Das Jahr 2020 war vergleichsweise ruhig, wenn es um spektakuläre Diebstähle und Einbrüche auf Börsen ging. Doch das hat sich vor wenigen Stunden schlagartig geändert. Denn Kucoin bestätigte gehackt worden zu sein.

Bisher sieht es danach aus, als ob die Hot Wallet das Ziel eines Hacks geworden ist und leergeräumt wurde. Es scheinen 11.480 ETH entwendet worden zu sein und eine große Anzahl an diversen Token. Die mutmaßliche Adresse des Hackers hält alleine auf der Ethereum-Blockchain mehr als 150 Millionen US-Dollar in ETH und Token.

Die exakte Schadenssumme wurde bisher nicht durch die Börse bestätigt. Eine Analyse von CryptoQuant legt nahe, dass außerdem vielleicht 1000 Bitcoin gestohlen worden sind. Der rapide Fluss an BTC, der dann abrupt auf null abfiel und seitdem auch dort verbleibt, gilt als ein starkes Indiz. Dieses Muster zeigte sich auch bei anderen Hacks. 

Cold Storage angeblich sicher

Laut den bisherigen Aussagen der Börse blieb die Cold Wallet zu jedem Zeitpunkt sicher. Es ist also davon auszugehen, dass nur ein vergleichsweiser kleiner Teil entwendet wurde. Dieser hat es aber durchaus in sich, denn sofern sich die Schadenssumme bestätigt, wäre dies einer der größten Hacks.

Der genaue Ablauf wird noch rekonstruiert und Ermittlungsbehörden sind demnach eingeschaltet worden. Am 26. September um 3 Uhr Ortszeit entdeckte man intern ungewöhnliche Aktivitäten und stellte fest, dass hohe Transaktionen aus dem Hot Wallet gestartet wurden.

Als Konsequenz deaktivierte man den entsprechenden Server und legte damit auch die Möglichkeit für die Kunden lahm, Kryptowährungen einzuzahlen oder abzuheben.

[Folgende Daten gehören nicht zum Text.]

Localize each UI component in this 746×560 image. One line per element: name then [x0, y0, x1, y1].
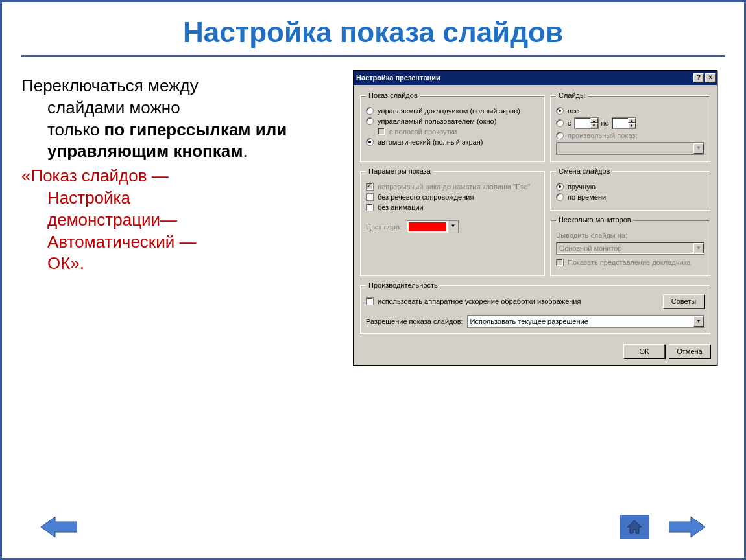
to-label: по — [601, 119, 609, 127]
radio-all-slides[interactable]: все — [556, 107, 704, 115]
checkbox-scrollbar: с полосой прокрутки — [378, 128, 539, 135]
advance-legend: Смена слайдов — [556, 167, 612, 175]
home-button[interactable] — [620, 515, 649, 539]
close-button[interactable]: × — [705, 73, 716, 82]
checkbox-loop: непрерывный цикл до нажатия клавиши "Esc… — [366, 183, 539, 191]
dialog-title: Настройка презентации — [356, 74, 440, 82]
from-spinner[interactable]: ▲▼ — [574, 117, 599, 129]
slides-group: Слайды все с ▲▼ — [550, 91, 710, 162]
checkbox-no-animation[interactable]: без анимации — [366, 204, 539, 211]
checkbox-hw-accel[interactable]: использовать аппаратное ускорение обрабо… — [366, 298, 581, 305]
resolution-label: Разрешение показа слайдов: — [366, 318, 463, 325]
dialog-titlebar[interactable]: Настройка презентации ? × — [354, 71, 717, 85]
advance-group: Смена слайдов вручную по времени — [550, 167, 710, 211]
svg-marker-1 — [627, 520, 642, 533]
chevron-down-icon: ▼ — [693, 243, 704, 253]
show-options-legend: Параметры показа — [366, 167, 433, 175]
radio-timings[interactable]: по времени — [556, 193, 704, 201]
performance-legend: Производительность — [366, 281, 440, 289]
custom-show-combo: ▼ — [556, 142, 704, 155]
performance-group: Производительность использовать аппаратн… — [360, 281, 710, 334]
tips-button[interactable]: Советы — [663, 294, 704, 309]
help-button[interactable]: ? — [693, 73, 704, 82]
pen-color-label: Цвет пера: — [366, 223, 402, 231]
svg-marker-2 — [669, 517, 705, 537]
svg-marker-0 — [41, 517, 77, 537]
chevron-down-icon[interactable]: ▼ — [448, 221, 458, 233]
cancel-button[interactable]: Отмена — [669, 344, 710, 358]
monitor-combo: Основной монитор ▼ — [556, 242, 704, 255]
pen-color-picker[interactable]: ▼ — [407, 220, 459, 233]
chevron-down-icon: ▼ — [693, 143, 704, 154]
monitors-group: Несколько мониторов Выводить слайды на: … — [550, 216, 710, 276]
setup-dialog: Настройка презентации ? × Показ слайдов … — [353, 70, 717, 366]
resolution-combo[interactable]: Использовать текущее разрешение ▼ — [467, 315, 704, 328]
prev-arrow-icon[interactable] — [41, 514, 77, 540]
to-spinner[interactable]: ▲▼ — [612, 117, 636, 129]
radio-browsed-individual[interactable]: управляемый пользователем (окно) — [366, 117, 539, 125]
radio-manual[interactable]: вручную — [556, 183, 704, 191]
ok-button[interactable]: ОК — [623, 344, 665, 358]
radio-custom-show: произвольный показ: — [556, 132, 704, 139]
next-arrow-icon[interactable] — [669, 514, 705, 540]
home-icon — [626, 519, 643, 535]
monitor-output-label: Выводить слайды на: — [556, 231, 704, 239]
show-type-group: Показ слайдов управляемый докладчиком (п… — [360, 91, 545, 162]
show-type-legend: Показ слайдов — [366, 91, 420, 99]
slide-title: Настройка показа слайдов — [2, 16, 744, 49]
chevron-down-icon[interactable]: ▼ — [693, 316, 704, 327]
radio-kiosk[interactable]: автоматический (полный экран) — [366, 138, 539, 146]
show-options-group: Параметры показа непрерывный цикл до наж… — [360, 167, 545, 276]
slides-legend: Слайды — [556, 91, 588, 99]
checkbox-presenter-view: Показать представление докладчика — [556, 259, 704, 266]
monitors-legend: Несколько мониторов — [556, 216, 634, 224]
radio-slide-range[interactable]: с — [556, 119, 572, 127]
title-underline — [21, 55, 725, 57]
radio-presenter[interactable]: управляемый докладчиком (полный экран) — [366, 107, 539, 115]
checkbox-no-narration[interactable]: без речевого сопровождения — [366, 193, 539, 201]
description-text: Переключаться между слайдами можно тольк… — [21, 70, 333, 366]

Als dies jedoch keinen erwünschten Erfolg brachte und die Transaktionen weitergingen, überwies man die restlichen Einlagen kurzerhand an eine sichere Adresse. 

Kucoin will Kunden entschädigen

Bisher betont die Börse, dass es sich bei dem Verlust lediglich um einen Bruchteil handelt, der problemlos kompensiert werden kann. Demnach will man für etwaige Schäden aufkommen, alle Kundeneinlagen sind also gedeckt. 

Trotzdem ist dies nur ein schwacher Trost, weil der Fall erneut bestätigt, dass ausschließlich die Selbstverwahrung ein gangbarer Weg ist und Dritten nicht vertraut werden kann.